*** Block opens ***
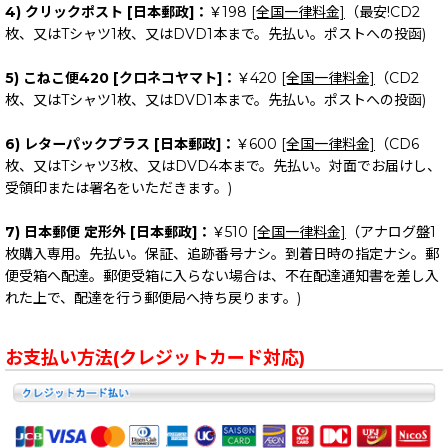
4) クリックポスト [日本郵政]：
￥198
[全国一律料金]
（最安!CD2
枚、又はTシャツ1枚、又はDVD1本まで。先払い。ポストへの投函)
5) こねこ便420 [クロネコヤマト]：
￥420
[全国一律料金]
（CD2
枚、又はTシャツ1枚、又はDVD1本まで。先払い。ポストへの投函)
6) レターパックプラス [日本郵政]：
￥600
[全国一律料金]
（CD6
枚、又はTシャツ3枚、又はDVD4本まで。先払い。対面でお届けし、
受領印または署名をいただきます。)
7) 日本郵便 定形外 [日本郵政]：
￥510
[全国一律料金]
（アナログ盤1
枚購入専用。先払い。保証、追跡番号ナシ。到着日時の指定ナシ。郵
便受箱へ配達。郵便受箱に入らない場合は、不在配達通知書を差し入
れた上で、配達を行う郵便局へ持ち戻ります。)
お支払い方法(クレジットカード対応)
*** Block closes ***
*** Block opens ***
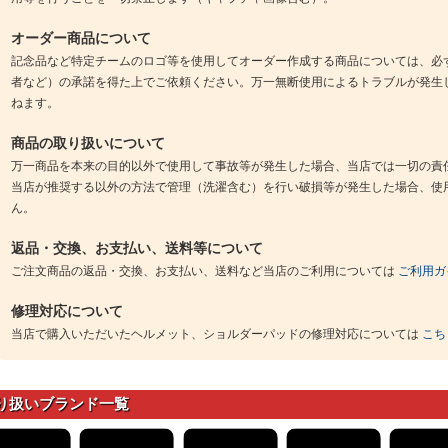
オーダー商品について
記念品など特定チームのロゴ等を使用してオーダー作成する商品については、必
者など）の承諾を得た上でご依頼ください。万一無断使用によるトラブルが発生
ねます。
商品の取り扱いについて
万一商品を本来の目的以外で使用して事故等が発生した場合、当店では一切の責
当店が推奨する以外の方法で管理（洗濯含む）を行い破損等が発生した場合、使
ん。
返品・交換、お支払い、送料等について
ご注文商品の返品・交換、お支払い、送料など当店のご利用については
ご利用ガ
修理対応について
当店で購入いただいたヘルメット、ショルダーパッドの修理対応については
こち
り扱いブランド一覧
*** Block closes ***
*** Block opens ***
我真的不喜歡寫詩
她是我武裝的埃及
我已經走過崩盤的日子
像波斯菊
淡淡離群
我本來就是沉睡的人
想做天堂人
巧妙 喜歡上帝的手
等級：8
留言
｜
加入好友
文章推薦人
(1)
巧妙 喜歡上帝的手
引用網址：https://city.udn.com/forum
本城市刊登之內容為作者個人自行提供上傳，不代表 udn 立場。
*** Block closes ***
- [Task directions]:
Write out exactly the lines that fall from the line with "7) 日本郵便 定形外 [日本郵政]：" to the line with "お支払い方法(クレジットカード対応)" in the records above, keeping both ends.

- [Output for this exercise]:
7) 日本郵便 定形外 [日本郵政]：
￥510
[全国一律料金]
（アナログ盤1
枚購入専用。先払い。保証、追跡番号ナシ。到着日時の指定ナシ。郵
便受箱へ配達。郵便受箱に入らない場合は、不在配達通知書を差し入
れた上で、配達を行う郵便局へ持ち戻ります。)
お支払い方法(クレジットカード対応)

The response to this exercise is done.